DATA SHOWN:
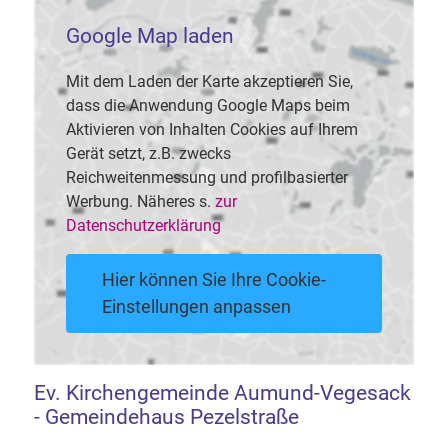
Google Map laden
Mit dem Laden der Karte akzeptieren Sie,
dass die Anwendung Google Maps beim
Aktivieren von Inhalten Cookies auf Ihrem
Gerät setzt, z.B. zwecks
Reichweitenmessung und profilbasierter
Werbung. Näheres s.
zur
Datenschutzerklärung
Hier können Sie Ihre Cookie-
Einstellungen anpassen
Ev. Kirchengemeinde Aumund-Vegesack
- Gemeindehaus Pezelstraße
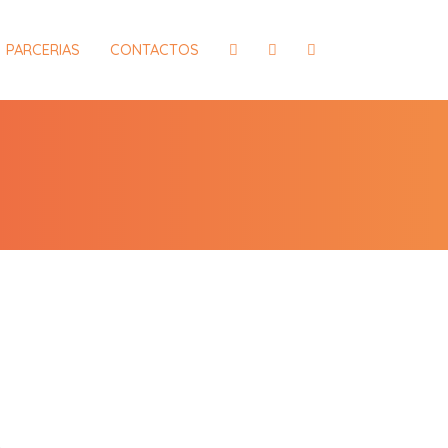
PARCERIAS
CONTACTOS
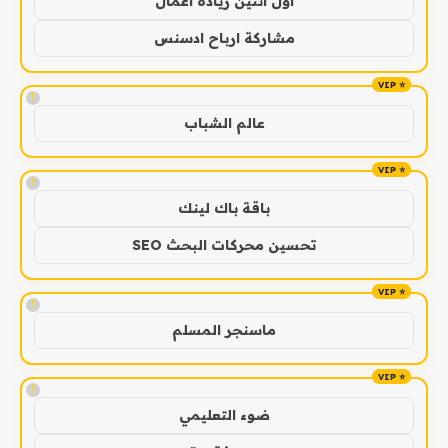
اول اثنين ريادة اعمال
مشاركة ارباح ادسنس
!
عالم الشباب
!
باقة باك لينك
تحسين محركات البحث SEO
!
ماسنجر المسلم
!
ضوء التعليمي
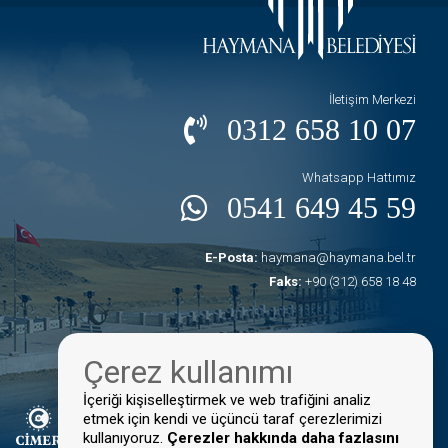
İletişim Merkezi
0312 658 10 07
Whatsapp Hattımız
0541 649 45 59
E-Posta:
haymana@haymana.bel.tr
Faks:
+90 (312) 658 18 48
Çerez kullanımı
İçeriği kişiselleştirmek ve web trafiğini analiz
etmek için kendi ve üçüncü taraf çerezlerimizi
kullanıyoruz.
Çerezler hakkında daha fazlasını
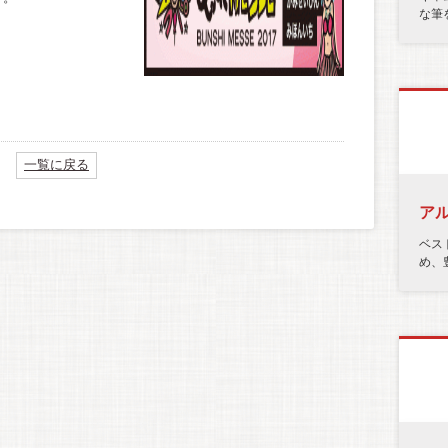
な筆
一覧に戻る
ア
ベス
め、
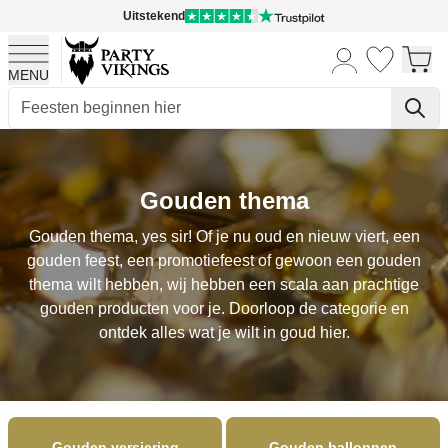
Uitstekend
MENU
Ga naar de inhoud
Gouden thema
Gouden thema, yes sir! Of je nu oud en nieuw viert, een
gouden feest, een promotiefeest of gewoon een gouden
thema wilt hebben, wij hebben een scala aan prachtige
gouden producten voor je. Doorloop de categorie en
ontdek alles wat je wilt in goud hier.
Gouden versiering
Gouden ballonnen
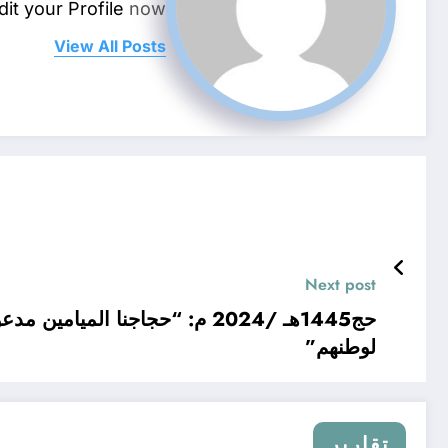
dit your Profile
now.
View All Posts
Next post
حج1445هـ /2024 م: “حجاجنا الميا
لوطنهم”
تقارير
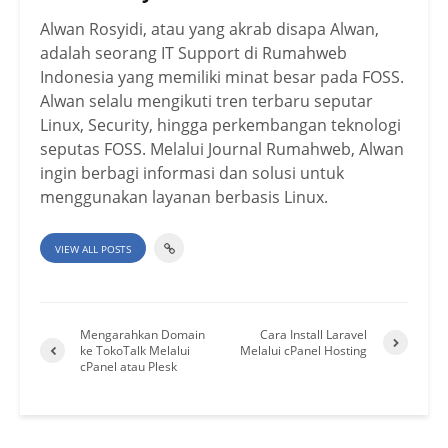
Alwan Rosyidi, atau yang akrab disapa Alwan,
adalah seorang IT Support di Rumahweb
Indonesia yang memiliki minat besar pada FOSS.
Alwan selalu mengikuti tren terbaru seputar
Linux, Security, hingga perkembangan teknologi
seputas FOSS. Melalui Journal Rumahweb, Alwan
ingin berbagi informasi dan solusi untuk
menggunakan layanan berbasis Linux.
VIEW ALL POSTS
Mengarahkan Domain
Cara Install Laravel
ke TokoTalk Melalui
Melalui cPanel Hosting
cPanel atau Plesk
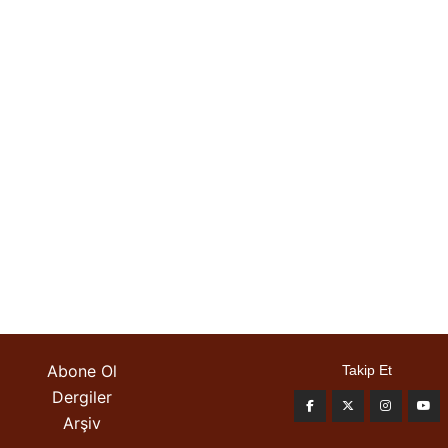
Abone Ol
Takip Et
Dergiler
Arşiv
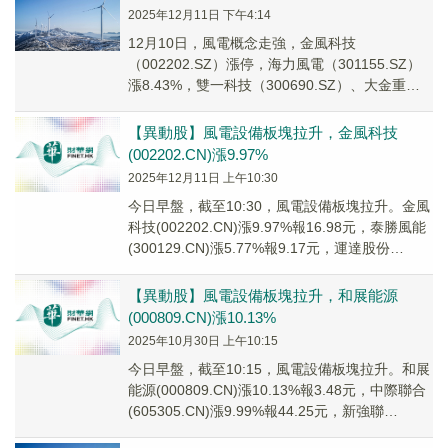
2025年12月11日 下午4:14
12月10日，風電概念走強，金風科技
（002202.SZ）漲停，海力風電（301155.SZ）
漲8.43%，雙一科技（300690.SZ）、大金重工
（002487.SZ）、運達股...
【異動股】風電設備板塊拉升，金風科技
(002202.CN)漲9.97%
2025年12月11日 上午10:30
今日早盤，截至10:30，風電設備板塊拉升。金風
科技(002202.CN)漲9.97%報16.98元，泰勝風能
(300129.CN)漲5.77%報9.17元，運達股份
(30077...
【異動股】風電設備板塊拉升，和展能源
(000809.CN)漲10.13%
2025年10月30日 上午10:15
今日早盤，截至10:15，風電設備板塊拉升。和展
能源(000809.CN)漲10.13%報3.48元，中際聯合
(605305.CN)漲9.99%報44.25元，新強聯
(30085...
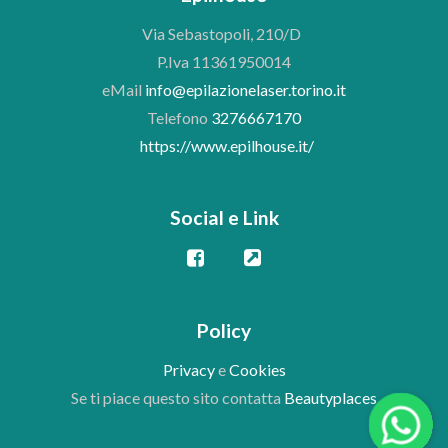
Via Sebastopoli, 210/D
P.Iva 11361950014
eMail
info@epilazionelaser.torino.it
Telefono
3276667170
https://www.epilhouse.it/
Social e Link
Policy
Privacy
e
Cookies
Se ti piace questo sito contatta
Beautyplaces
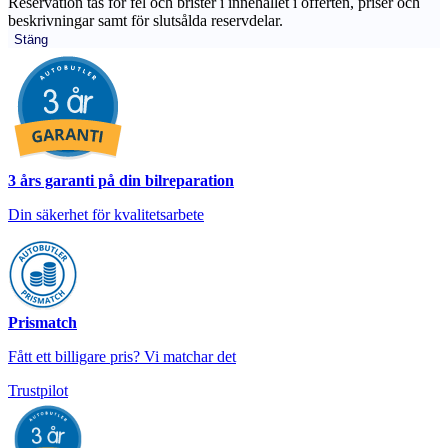
Reservation tas för fel och brister i innehållet i offerten, priser och
beskrivningar samt för slutsålda reservdelar.
Stäng
3 års garanti på din bilreparation
Din säkerhet för kvalitetsarbete
Prismatch
Fått ett billigare pris? Vi matchar det
Trustpilot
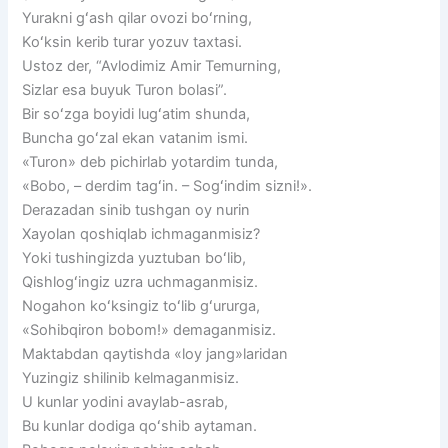
Yurakni gʻash qilar ovozi boʻrning,
Koʻksin kerib turar yozuv taxtasi.
Ustoz der, “Avlodimiz Amir Temurning,
Sizlar esa buyuk Turon bolasi”.
Bir soʻzga boyidi lugʻatim shunda,
Buncha goʻzal ekan vatanim ismi.
«Turon» deb pichirlab yotardim tunda,
«Bobo, – derdim tagʻin. – Sogʻindim sizni!».
Derazadan sinib tushgan oy nurin
Xayolan qoshiqlab ichmaganmisiz?
Yoki tushingizda yuztuban boʻlib,
Qishlogʻingiz uzra uchmaganmisiz.
Nogahon koʻksingiz toʻlib gʻururga,
«Sohibqiron bobom!» demaganmisiz.
Maktabdan qaytishda «loy jang»laridan
Yuzingiz shilinib kelmaganmisiz.
U kunlar yodini avaylab-asrab,
Bu kunlar dodiga qoʻshib aytaman.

EXERCISE PROMPT:
The lines above that hold the word "kunlar" should be found and copied out.

OUTPUT FOR THIS TASK:
U kunlar yodini avaylab-asrab,
Bu kunlar dodiga qoʻshib aytaman.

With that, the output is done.